[ Japanese Television ]

Issue 49
March 1997



Mokugeki Dokyun
Eyewitness Dokyun-mentary
KBC Wed 7.00PM


(By Couch Jagaimo)

Have you ever wondered about all those copper headed kids handing out tissues for telephone clubs outside Fukuoka station. What kind of food do they eat? Are their parents salariman or construction workers? Can they spell (or kanji)? If they hand out tissues all day and ride motorbikes all night do they sleep? And what do those teenage girls do when they get pregnant? Well luck has it that a TV program brings you all this information and more on a documentary with a difference.

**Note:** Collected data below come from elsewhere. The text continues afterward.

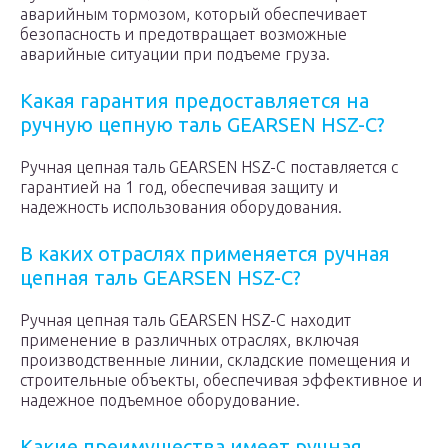
аварийным тормозом, который обеспечивает
безопасность и предотвращает возможные
аварийные ситуации при подъеме груза.
Какая гарантия предоставляется на
ручную цепную таль GEARSEN HSZ-C?
Ручная цепная таль GEARSEN HSZ-C поставляется с
гарантией на 1 год, обеспечивая защиту и
надежность использования оборудования.
В каких отраслях применяется ручная
цепная таль GEARSEN HSZ-C?
Ручная цепная таль GEARSEN HSZ-C находит
применение в различных отраслях, включая
производственные линии, складские помещения и
строительные объекты, обеспечивая эффективное и
надежное подъемное оборудование.
Какие преимущества имеет ручная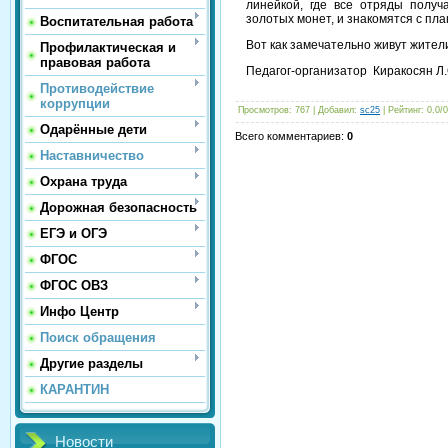
линейкой, где все отряды полу
золотых монет, и знакомятся с пл
Воспитательная работа
Вот как замечательно живут жите
Профилактическая и
правовая работа
Педагог-организатор Киракосян Л.
Противодействие
коррупции
Просмотров
: 767 |
Добавил
:
sc25
|
Рейтинг
:
0.0
/
0
Одарённые дети
Всего комментариев
:
0
Наставничество
Охрана труда
Дорожная безопасность
ЕГЭ и ОГЭ
ФГОС
ФГОС ОВЗ
Инфо Центр
Поиск обращения
Другие разделы
КАРАНТИН
Новости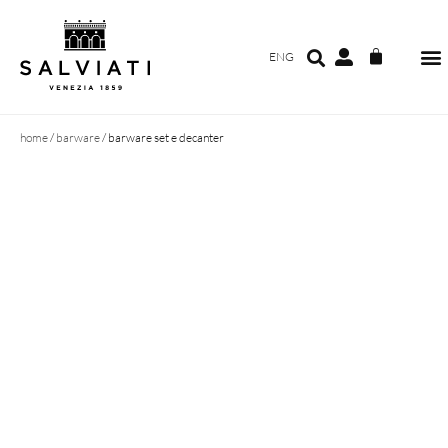
ENG
home
/
barware
/ barware set e decanter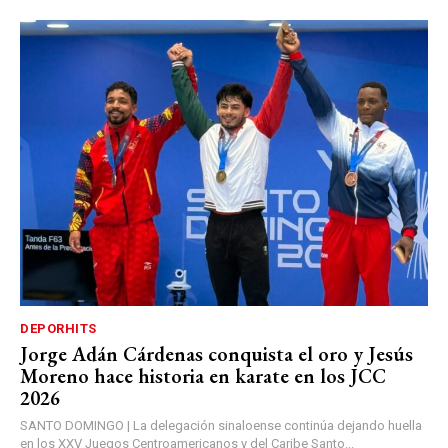
DEPORHITS
Jorge Adán Cárdenas conquista el oro y Jesús
Moreno hace historia en karate en los JCC
2026
SANTO DOMINGO | La delegación sinaloense continúa dejando huella
en los XXV Juegos Centroamericanos y del Caribe Santo...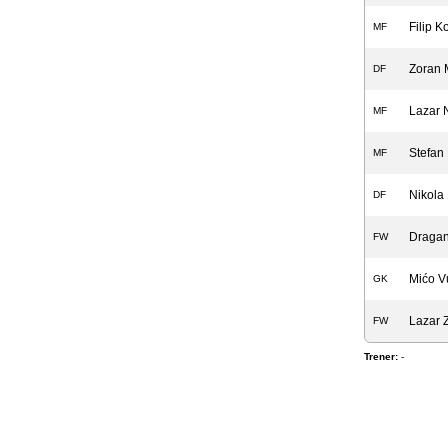
Filip K
MF
Zoran M
DF
Lazar N
MF
Stefan
MF
Nikola
DF
Dragan
FW
Mićo V
GK
Lazar 
FW
Trener:
-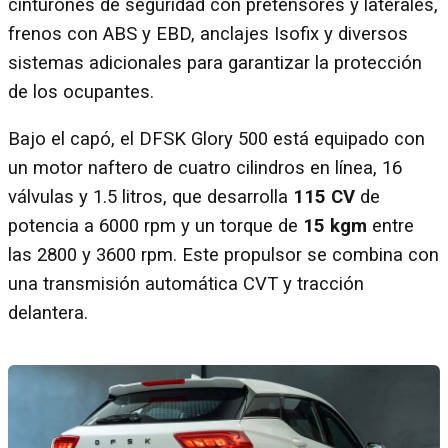
cinturones de seguridad con pretensores y laterales,
frenos con ABS y EBD, anclajes Isofix y diversos
sistemas adicionales para garantizar la protección
de los ocupantes.
Bajo el capó, el DFSK Glory 500 está equipado con
un motor naftero de cuatro cilindros en línea, 16
válvulas y 1.5 litros, que desarrolla
115 CV
de
potencia a 6000 rpm y un torque de
15 kgm
entre
las 2800 y 3600 rpm. Este propulsor se combina con
una transmisión automática CVT y tracción
delantera.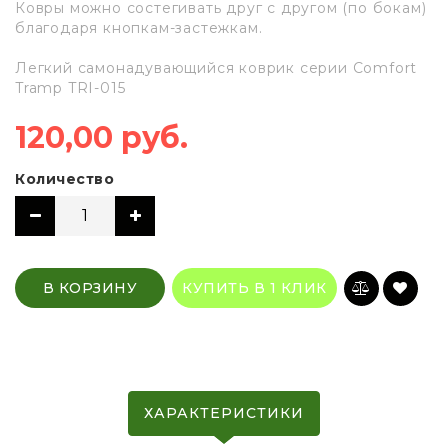
Ковры можно состегивать друг с другом (по бокам)
благодаря кнопкам-застежкам.
Легкий самонадувающийся коврик серии Comfort
Tramp TRI-015
120,00 руб.
Количество
В КОРЗИНУ
КУПИТЬ В 1 КЛИК
ХАРАКТЕРИСТИКИ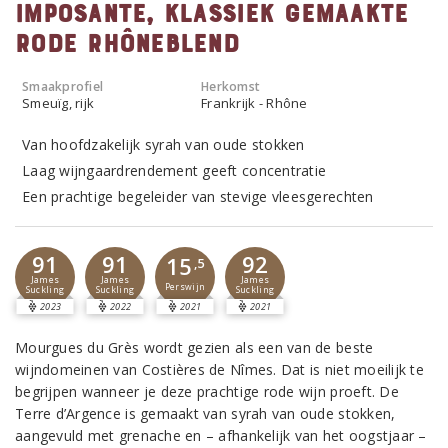
Imposante, klassiek gemaakte
rode Rhôneblend
Smaakprofiel
Herkomst
Smeuïg, rijk
Frankrijk - Rhône
Van hoofdzakelijk syrah van oude stokken
Laag wijngaardrendement geeft concentratie
Een prachtige begeleider van stevige vleesgerechten
91
91
92
15
,5
James
James
James
Perswijn
Suckling
Suckling
Suckling
2023
2022
2021
2021
Mourgues du Grès wordt gezien als een van de beste
wijndomeinen van Costières de Nîmes. Dat is niet moeilijk te
begrijpen wanneer je deze prachtige rode wijn proeft. De
Terre d’Argence is gemaakt van syrah van oude stokken,
aangevuld met grenache en – afhankelijk van het oogstjaar –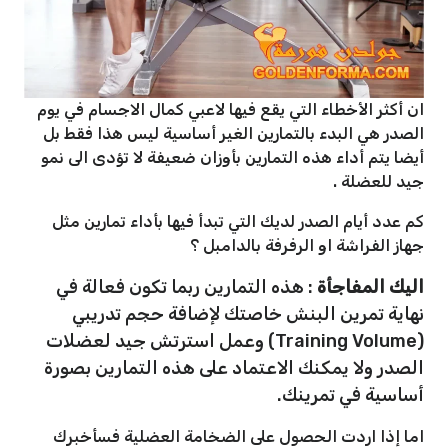
ان أكثر الأخطاء التي يقع فيها لاعبي كمال الاجسام في يوم
الصدر هي البدء بالتمارين الغير أساسية ليس هذا فقط بل
أيضا يتم أداء هذه التمارين بأوزان ضعيفة لا تؤدى الى نمو
جيد للعضلة .
كم عدد أيام الصدر لديك التي تبدأ فيها بأداء تمارين مثل
جهاز الفراشة او الرفرفة بالدامبل ؟
اليك المفاجأة
: هذه التمارين ربما تكون فعالة في
نهاية تمرين البنش خاصتك لإضافة حجم تدريبي
(Training Volume) وعمل استرتش جيد لعضلات
الصدر ولا يمكنك الاعتماد على هذه التمارين بصورة
أساسية في تمرينك.
اما إذا اردت الحصول على الضخامة العضلية فسأخبرك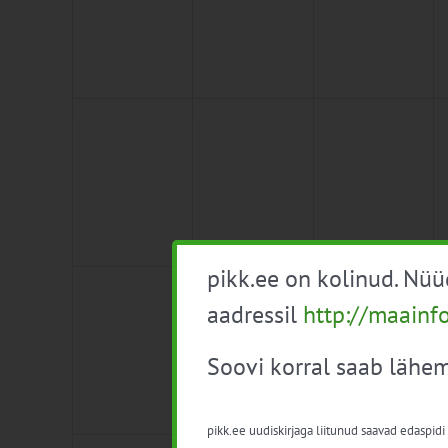
0
0
0
8
9
10
sündmused,
sündmused,
sündmused,
pikk.ee on kolinud. Nü
0
0
0
15
16
17
aadressil
http://maainf
sündmused,
sündmused,
sündmused,
Soovi korral saab lähem
pikk.ee uudiskirjaga liitunud saavad edaspidi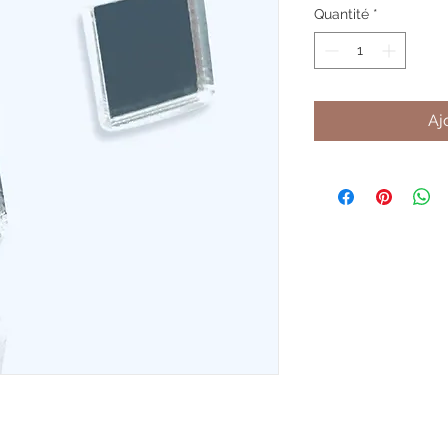
Quantité
*
Aj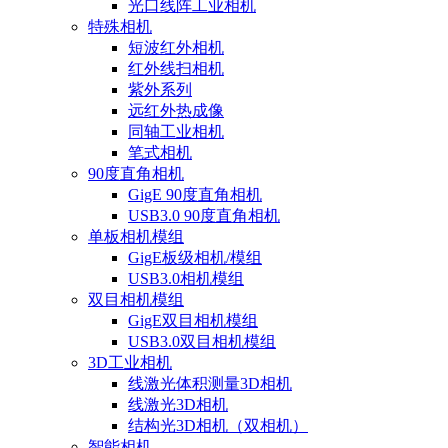
光口线阵工业相机
特殊相机
短波红外相机
红外线扫相机
紫外系列
远红外热成像
同轴工业相机
笔式相机
90度直角相机
GigE 90度直角相机
USB3.0 90度直角相机
单板相机模组
GigE板级相机/模组
USB3.0相机模组
双目相机模组
GigE双目相机模组
USB3.0双目相机模组
3D工业相机
线激光体积测量3D相机
线激光3D相机
结构光3D相机（双相机）
智能相机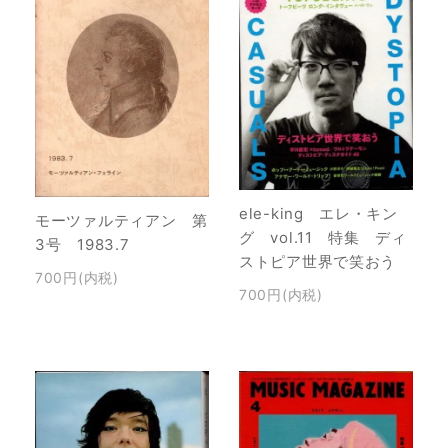
ele-king エレ・キン
モーツァルティアン 第
グ vol.11 特集 ディ
3号 1983.7
ストピア世界で笑おう
700円(内税)
700円(内税)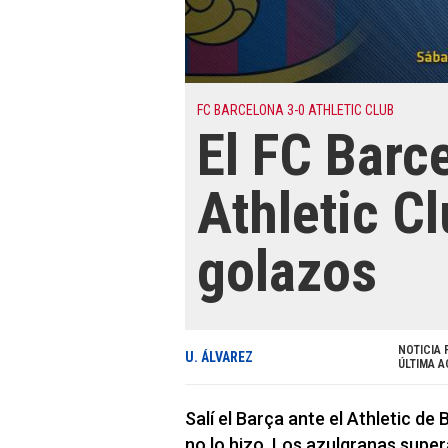
FC BARCELONA 3-0 ATHLETIC CLUB
El FC Barc
Athletic C
golazos
NOTICIA 
U. ÁLVAREZ
ÚLTIMA A
Salí el Barça ante el Athletic de 
no lo hizo. Los azulgranas super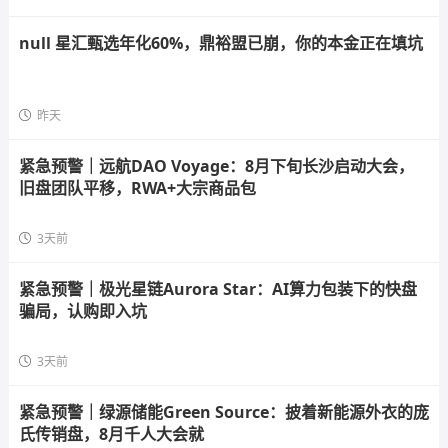
null 星汇甄选年化60%，鼎裕盟已崩，你的本金正在填坑
昨天
紧急预警｜远航DAO Voyage：8月下旬长沙启动大会，
旧盘团队平移，RWA+大宗商品包
3天前
紧急预警｜极光星链Aurora Star：AI算力包装下的快盘
骗局，认购即入坑
3天前
紧急预警｜绿源储能Green Source：披着新能源外衣的庞
氏传销盘，8月千人大会就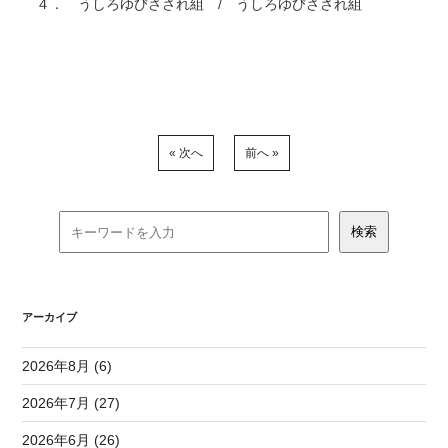
４． うしろゆびさされ組 / うしろゆびさされ組
« 次へ
前へ »
アーカイブ
2026年8月 (6)
2026年7月 (27)
2026年6月 (26)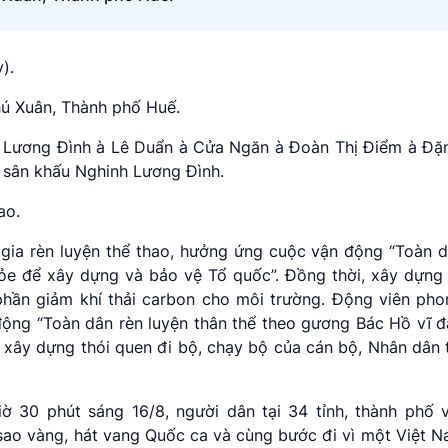
).
ú Xuân, Thành phố Huế.
h Lương Đình à Lê Duẩn à Cửa Ngăn à Đoàn Thị Điểm à Đặ
sân khấu Nghinh Lương Đình.
ao.
ia rèn luyện thể thao, hưởng ứng cuộc vận động “Toàn d
ỏe để xây dựng và bảo vệ Tổ quốc”. Đồng thời, xây dựng 
phần giảm khí thải carbon cho môi trường. Động viên pho
động “Toàn dân rèn luyện thân thể theo gương Bác Hồ vĩ đ
 xây dựng thói quen đi bộ, chạy bộ của cán bộ, Nhân dân t
 30 phút sáng 16/8, người dân tại 34 tỉnh, thành phố v
sao vàng, hát vang Quốc ca và cùng bước đi vì một Việt N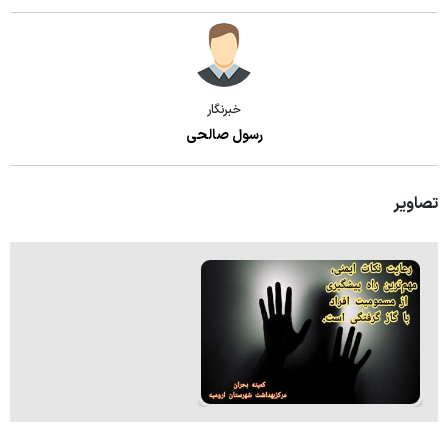
خبرنگار
رسول صالحی
تصاویر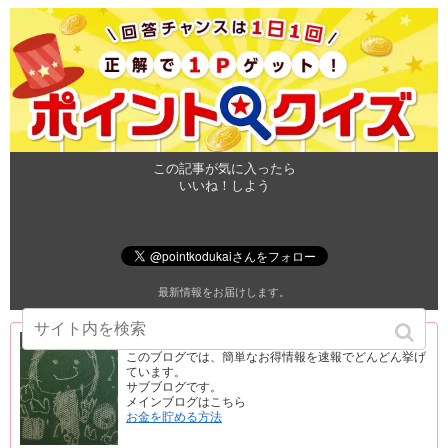
この記事が気に入ったら
いいね！しよう
最新情報をお届けします。
ぽいこづ
このブログでは、簡単なお得情報を速報でどんどん挙げ
ています。
サブブログです。
メインブログはこちら
お金を貯める方法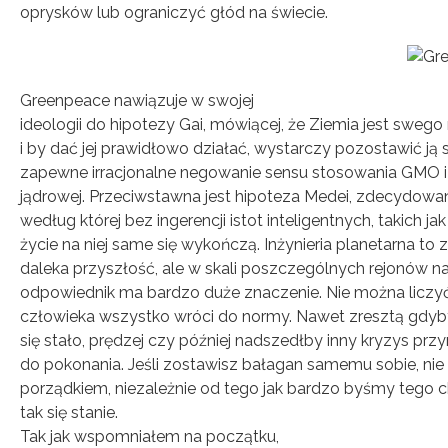
oprysków lub ograniczyć głód na świecie.
Greenpeace nawiązuje w swojej
ideologii do hipotezy Gai, mówiącej, że Ziemia jest sweg
i by dać jej prawidłowo działać, wystarczy pozostawić ją
zapewne irracjonalne negowanie sensu stosowania GMO i 
jądrowej. Przeciwstawna jest hipoteza Medei, zdecydowan
według której bez ingerencji istot inteligentnych, takich jak 
życie na niej same się wykończą. Inżynieria planetarna to
daleka przyszłość, ale w skali poszczególnych rejonów na 
odpowiednik ma bardzo duże znaczenie. Nie można liczyć n
człowieka wszystko wróci do normy. Nawet zresztą gdyby 
się stało, prędzej czy później nadszedłby inny kryzys prz
do pokonania. Jeśli zostawisz bałagan samemu sobie, nie 
porządkiem, niezależnie od tego jak bardzo byśmy tego chci
tak się stanie.
Tak jak wspomniałem na początku,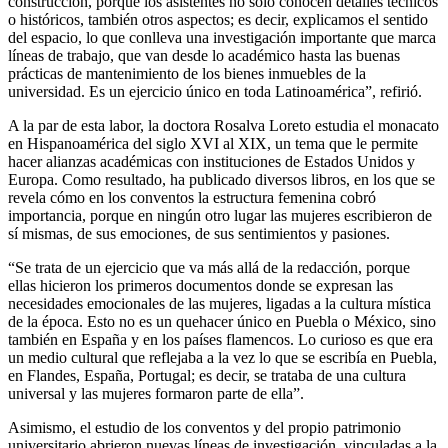
construcción, porque los asistentes no sólo conocen detalles técnicos
o históricos, también otros aspectos; es decir, explicamos el sentido
del espacio, lo que conlleva una investigación importante que marca
líneas de trabajo, que van desde lo académico hasta las buenas
prácticas de mantenimiento de los bienes inmuebles de la
universidad. Es un ejercicio único en toda Latinoamérica”, refirió.
A la par de esta labor, la doctora Rosalva Loreto estudia el monacato
en Hispanoamérica del siglo XVI al XIX, un tema que le permite
hacer alianzas académicas con instituciones de Estados Unidos y
Europa. Como resultado, ha publicado diversos libros, en los que se
revela cómo en los conventos la estructura femenina cobró
importancia, porque en ningún otro lugar las mujeres escribieron de
sí mismas, de sus emociones, de sus sentimientos y pasiones.
“Se trata de un ejercicio que va más allá de la redacción, porque
ellas hicieron los primeros documentos donde se expresan las
necesidades emocionales de las mujeres, ligadas a la cultura mística
de la época. Esto no es un quehacer único en Puebla o México, sino
también en España y en los países flamencos. Lo curioso es que era
un medio cultural que reflejaba a la vez lo que se escribía en Puebla,
en Flandes, España, Portugal; es decir, se trataba de una cultura
universal y las mujeres formaron parte de ella”.
Asimismo, el estudio de los conventos y del propio patrimonio
universitario abrieron nuevas líneas de investigación, vinculadas a la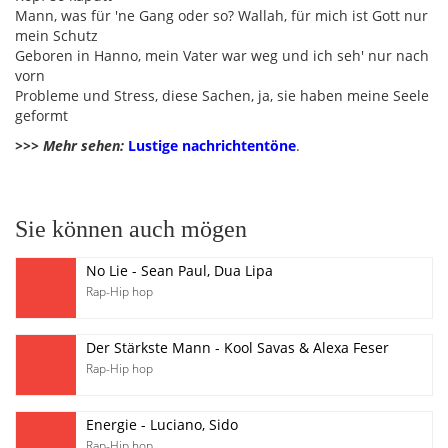
Mann, was für 'ne Gang oder so? Wallah, für mich ist Gott nur
mein Schutz
Geboren in Hanno, mein Vater war weg und ich seh' nur nach
vorn
Probleme und Stress, diese Sachen, ja, sie haben meine Seele
geformt
>>> Mehr sehen:
Lustige nachrichtentöne
.
Sie können auch mögen
No Lie - Sean Paul, Dua Lipa
Rap-Hip hop
Der Stärkste Mann - Kool Savas & Alexa Feser
Rap-Hip hop
Energie - Luciano, Sido
Rap-Hip hop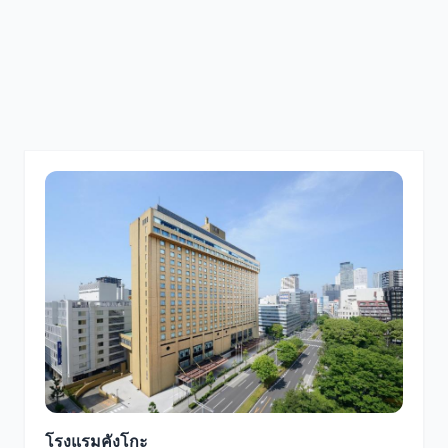
โรงแรมคังโกะ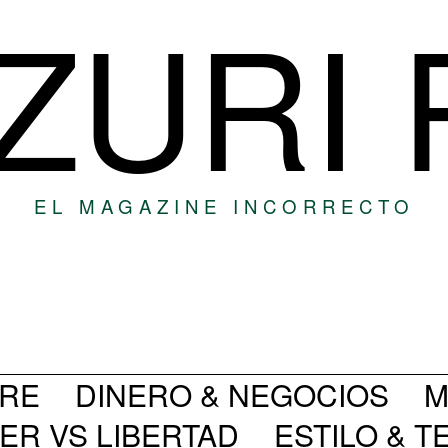
ZURI
EL MAGAZINE INCORRECTO
BRE
DINERO & NEGOCIOS
M
ER VS LIBERTAD
ESTILO & 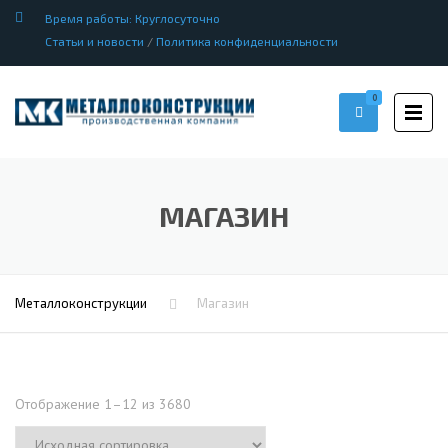
Время работы: Круглосуточно
Статьи и новости
/
Политика конфиденциальности
0
МАГАЗИН
Металлоконструкции
Магазин
Отображение 1–12 из 3680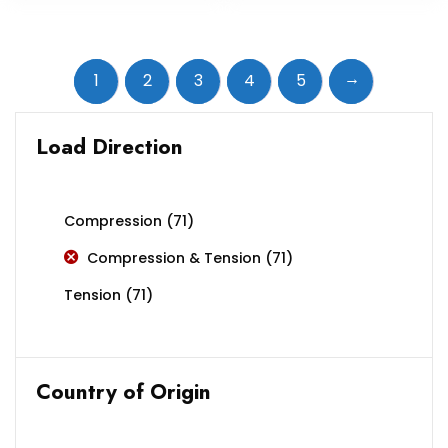
→
1
2
3
4
5
Load Direction
Compression
(71)
Compression & Tension
(71)
Tension
(71)
Country of Origin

Mokugeki Dokyun is a program that follows the life of a girl, a rebel in her teens. Usually from a single parent family who caused no end of trouble to her parents. Stealing, bosozokuing, in trouble with police, you name it. And as nature will have it, most of these girls get pregnant. The daddy is usually not your straight A's student, but a strange sense of Japanese pride usually keeps him close by.
Soon these young mothers realise how hard looking after children can be. And they think back to how they treated their mother, all the shit they put them through. Tears fill their eyes as they build up the courage to go back home and say sorry.

And as usual these couples have missed out on that all so important Japanese tradition, the wedding ceremony. Being undereducated and young usually means a low income (but always enough money to buy cigarettes) However the generosity of the TV station overcomes the problem of poverty and gives the couple the opportunity to put on the nuptial robes and in a burst of emotion the mother and daughter make up after years of fighting.

This is one example of the human documentaries on this program, but they are all designed to make people feel better. It makes you feel better because it shows you that some people have a life a thousand times more miserable than your own.